→ DATA SECTION

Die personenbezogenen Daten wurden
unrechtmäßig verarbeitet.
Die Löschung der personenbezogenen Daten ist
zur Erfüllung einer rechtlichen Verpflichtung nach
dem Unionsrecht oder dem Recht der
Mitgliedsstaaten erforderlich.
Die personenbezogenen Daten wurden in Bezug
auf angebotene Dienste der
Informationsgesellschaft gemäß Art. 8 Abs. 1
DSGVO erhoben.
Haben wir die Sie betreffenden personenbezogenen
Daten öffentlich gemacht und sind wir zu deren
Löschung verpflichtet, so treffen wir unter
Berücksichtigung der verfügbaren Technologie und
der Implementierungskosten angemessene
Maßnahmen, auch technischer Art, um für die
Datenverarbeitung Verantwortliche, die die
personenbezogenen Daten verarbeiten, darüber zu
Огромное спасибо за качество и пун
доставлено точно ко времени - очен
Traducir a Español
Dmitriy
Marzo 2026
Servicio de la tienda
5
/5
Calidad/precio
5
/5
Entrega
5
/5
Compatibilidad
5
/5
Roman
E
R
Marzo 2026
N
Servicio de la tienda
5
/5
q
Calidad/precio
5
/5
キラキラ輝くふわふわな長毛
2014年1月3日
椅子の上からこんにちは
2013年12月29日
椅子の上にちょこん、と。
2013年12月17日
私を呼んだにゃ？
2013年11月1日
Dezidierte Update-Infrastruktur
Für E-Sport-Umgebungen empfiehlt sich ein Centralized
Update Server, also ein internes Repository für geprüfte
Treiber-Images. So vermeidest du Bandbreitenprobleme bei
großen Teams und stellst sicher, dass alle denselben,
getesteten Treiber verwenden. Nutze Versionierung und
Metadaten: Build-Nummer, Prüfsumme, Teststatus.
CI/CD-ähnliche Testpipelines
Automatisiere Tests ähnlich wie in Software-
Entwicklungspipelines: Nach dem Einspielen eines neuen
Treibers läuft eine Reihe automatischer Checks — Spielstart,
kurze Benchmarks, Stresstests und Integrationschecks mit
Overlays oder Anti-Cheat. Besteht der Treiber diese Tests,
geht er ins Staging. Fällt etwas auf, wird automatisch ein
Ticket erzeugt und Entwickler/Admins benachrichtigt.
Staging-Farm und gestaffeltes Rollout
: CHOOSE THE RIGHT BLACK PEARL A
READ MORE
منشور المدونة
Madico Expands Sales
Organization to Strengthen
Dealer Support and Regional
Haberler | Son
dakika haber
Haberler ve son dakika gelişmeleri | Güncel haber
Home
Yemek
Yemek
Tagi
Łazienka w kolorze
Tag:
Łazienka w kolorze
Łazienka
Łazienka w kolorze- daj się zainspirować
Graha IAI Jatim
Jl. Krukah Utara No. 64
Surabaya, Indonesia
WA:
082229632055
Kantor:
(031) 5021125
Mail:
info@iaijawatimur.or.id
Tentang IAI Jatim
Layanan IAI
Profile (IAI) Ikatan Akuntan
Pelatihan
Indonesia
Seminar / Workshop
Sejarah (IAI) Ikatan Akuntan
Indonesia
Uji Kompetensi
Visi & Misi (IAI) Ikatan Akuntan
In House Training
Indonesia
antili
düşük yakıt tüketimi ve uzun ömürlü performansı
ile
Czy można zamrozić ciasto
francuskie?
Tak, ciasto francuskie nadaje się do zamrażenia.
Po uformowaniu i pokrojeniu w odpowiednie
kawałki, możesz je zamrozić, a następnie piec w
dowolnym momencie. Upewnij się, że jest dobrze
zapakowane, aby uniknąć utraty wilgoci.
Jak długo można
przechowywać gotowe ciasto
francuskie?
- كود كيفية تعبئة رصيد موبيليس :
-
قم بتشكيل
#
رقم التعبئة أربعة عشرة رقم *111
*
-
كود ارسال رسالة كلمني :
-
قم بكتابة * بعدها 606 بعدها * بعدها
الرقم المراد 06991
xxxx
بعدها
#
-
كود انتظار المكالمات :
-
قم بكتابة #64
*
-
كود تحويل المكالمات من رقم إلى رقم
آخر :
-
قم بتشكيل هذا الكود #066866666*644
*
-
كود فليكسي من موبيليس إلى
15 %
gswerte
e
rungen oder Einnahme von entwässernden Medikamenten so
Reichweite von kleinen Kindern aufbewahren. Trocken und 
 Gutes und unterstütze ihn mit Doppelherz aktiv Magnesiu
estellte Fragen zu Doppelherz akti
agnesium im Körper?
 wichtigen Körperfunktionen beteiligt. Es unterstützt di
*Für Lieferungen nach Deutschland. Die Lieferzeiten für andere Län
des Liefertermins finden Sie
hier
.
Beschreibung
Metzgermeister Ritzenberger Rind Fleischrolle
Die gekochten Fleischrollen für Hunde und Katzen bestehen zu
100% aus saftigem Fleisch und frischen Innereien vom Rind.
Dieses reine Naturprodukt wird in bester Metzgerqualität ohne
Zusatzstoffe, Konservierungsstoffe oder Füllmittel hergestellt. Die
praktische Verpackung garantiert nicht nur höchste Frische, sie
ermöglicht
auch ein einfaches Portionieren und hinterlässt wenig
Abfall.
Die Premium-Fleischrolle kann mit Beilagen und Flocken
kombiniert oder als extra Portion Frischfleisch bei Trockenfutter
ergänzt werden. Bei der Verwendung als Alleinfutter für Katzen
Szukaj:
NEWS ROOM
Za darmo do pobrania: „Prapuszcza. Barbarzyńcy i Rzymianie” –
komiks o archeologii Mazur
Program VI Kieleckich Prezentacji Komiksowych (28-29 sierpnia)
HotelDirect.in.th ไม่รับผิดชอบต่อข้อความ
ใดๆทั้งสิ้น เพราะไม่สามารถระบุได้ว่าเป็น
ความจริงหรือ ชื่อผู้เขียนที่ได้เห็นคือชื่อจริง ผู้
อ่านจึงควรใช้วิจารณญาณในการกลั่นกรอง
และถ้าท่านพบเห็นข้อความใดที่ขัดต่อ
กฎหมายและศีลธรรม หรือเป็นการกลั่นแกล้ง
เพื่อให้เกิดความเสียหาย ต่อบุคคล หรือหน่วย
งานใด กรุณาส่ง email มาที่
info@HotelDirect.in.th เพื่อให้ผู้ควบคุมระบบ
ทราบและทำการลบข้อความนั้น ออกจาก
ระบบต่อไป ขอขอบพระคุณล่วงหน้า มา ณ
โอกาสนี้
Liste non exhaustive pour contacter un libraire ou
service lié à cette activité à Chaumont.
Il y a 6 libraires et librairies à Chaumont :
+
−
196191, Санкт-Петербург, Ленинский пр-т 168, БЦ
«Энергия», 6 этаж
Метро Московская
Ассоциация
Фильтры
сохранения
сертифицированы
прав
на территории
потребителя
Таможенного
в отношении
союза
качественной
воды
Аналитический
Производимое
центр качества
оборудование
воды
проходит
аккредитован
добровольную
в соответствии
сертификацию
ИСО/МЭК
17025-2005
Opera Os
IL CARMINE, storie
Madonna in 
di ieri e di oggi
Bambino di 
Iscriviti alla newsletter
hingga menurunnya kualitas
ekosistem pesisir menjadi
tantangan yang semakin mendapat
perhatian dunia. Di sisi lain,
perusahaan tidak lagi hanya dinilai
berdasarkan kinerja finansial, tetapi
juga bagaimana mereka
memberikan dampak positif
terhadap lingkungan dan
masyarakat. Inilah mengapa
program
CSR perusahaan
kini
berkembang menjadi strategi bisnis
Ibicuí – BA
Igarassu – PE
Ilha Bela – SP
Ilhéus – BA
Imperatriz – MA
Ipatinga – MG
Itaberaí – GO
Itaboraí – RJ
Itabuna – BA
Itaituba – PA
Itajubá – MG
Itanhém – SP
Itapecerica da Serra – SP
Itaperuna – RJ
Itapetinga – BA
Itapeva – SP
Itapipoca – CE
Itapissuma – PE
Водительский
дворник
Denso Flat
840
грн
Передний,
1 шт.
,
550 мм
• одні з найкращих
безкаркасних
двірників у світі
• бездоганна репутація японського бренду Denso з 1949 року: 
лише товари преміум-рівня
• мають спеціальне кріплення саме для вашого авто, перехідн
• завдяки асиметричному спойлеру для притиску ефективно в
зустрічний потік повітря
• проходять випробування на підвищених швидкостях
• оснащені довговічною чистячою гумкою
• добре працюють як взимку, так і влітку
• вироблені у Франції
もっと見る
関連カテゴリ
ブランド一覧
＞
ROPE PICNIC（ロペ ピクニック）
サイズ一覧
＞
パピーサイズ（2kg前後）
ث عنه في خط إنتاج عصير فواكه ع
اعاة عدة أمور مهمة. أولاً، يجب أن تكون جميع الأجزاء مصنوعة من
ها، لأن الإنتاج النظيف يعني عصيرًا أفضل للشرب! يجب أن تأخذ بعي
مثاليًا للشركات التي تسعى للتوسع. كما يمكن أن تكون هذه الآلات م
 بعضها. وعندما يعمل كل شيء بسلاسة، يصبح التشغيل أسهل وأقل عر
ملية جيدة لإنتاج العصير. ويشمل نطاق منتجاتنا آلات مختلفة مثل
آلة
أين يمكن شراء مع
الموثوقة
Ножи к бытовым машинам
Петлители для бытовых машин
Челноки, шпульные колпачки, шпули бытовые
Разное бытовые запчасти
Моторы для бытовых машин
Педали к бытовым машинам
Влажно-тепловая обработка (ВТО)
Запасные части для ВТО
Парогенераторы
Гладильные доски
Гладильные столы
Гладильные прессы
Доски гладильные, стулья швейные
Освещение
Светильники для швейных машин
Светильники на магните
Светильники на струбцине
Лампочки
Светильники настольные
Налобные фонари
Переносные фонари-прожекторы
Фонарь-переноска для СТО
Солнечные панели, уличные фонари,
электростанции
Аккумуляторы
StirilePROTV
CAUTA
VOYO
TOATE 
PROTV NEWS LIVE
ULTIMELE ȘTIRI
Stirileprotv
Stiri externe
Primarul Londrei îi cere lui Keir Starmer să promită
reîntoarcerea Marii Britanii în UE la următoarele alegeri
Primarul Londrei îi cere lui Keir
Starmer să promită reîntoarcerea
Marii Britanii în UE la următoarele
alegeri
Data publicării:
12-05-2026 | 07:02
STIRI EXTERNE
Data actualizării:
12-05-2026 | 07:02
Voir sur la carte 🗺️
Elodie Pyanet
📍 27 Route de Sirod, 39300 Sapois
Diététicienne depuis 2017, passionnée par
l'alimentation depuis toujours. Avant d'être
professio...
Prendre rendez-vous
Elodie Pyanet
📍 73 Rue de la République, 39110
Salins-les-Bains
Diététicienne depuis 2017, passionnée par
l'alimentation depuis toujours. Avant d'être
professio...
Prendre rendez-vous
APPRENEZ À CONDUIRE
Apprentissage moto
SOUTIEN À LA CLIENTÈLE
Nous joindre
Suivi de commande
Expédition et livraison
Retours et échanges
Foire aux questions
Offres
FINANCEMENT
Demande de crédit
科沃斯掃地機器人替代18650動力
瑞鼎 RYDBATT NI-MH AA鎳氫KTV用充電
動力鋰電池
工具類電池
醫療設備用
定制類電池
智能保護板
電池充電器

→ THE PROBLEM
Begin with the line that has "Dezidierte Update-Infrastruktur" in the listing above and end after the line that has "Layanan IAI"; output those lines exactly.

→ YOUR RESPONSE
Dezidierte Update-Infrastruktur
Für E-Sport-Umgebungen empfiehlt sich ein Centralized
Update Server, also ein internes Repository für geprüfte
Treiber-Images. So vermeidest du Bandbreitenprobleme bei
großen Teams und stellst sicher, dass alle denselben,
getesteten Treiber verwenden. Nutze Versionierung und
Metadaten: Build-Nummer, Prüfsumme, Teststatus.
CI/CD-ähnliche Testpipelines
Automatisiere Tests ähnlich wie in Software-
Entwicklungspipelines: Nach dem Einspielen eines neuen
Treibers läuft eine Reihe automatischer Checks — Spielstart,
kurze Benchmarks, Stresstests und Integrationschecks mit
Overlays oder Anti-Cheat. Besteht der Treiber diese Tests,
geht er ins Staging. Fällt etwas auf, wird automatisch ein
Ticket erzeugt und Entwickler/Admins benachrichtigt.
Staging-Farm und gestaffeltes Rollout
: CHOOSE THE RIGHT BLACK PEARL A
READ MORE
منشور المدونة
Madico Expands Sales
Organization to Strengthen
Dealer Support and Regional
Haberler | Son
dakika haber
Haberler ve son dakika gelişmeleri | Güncel haber
Home
Yemek
Yemek
Tagi
Łazienka w kolorze
Tag:
Łazienka w kolorze
Łazienka
Łazienka w kolorze- daj się zainspirować
Graha IAI Jatim
Jl. Krukah Utara No. 64
Surabaya, Indonesia
WA:
082229632055
Kantor:
(031) 5021125
Mail:
info@iaijawatimur.or.id
Tentang IAI Jatim
Layanan IAI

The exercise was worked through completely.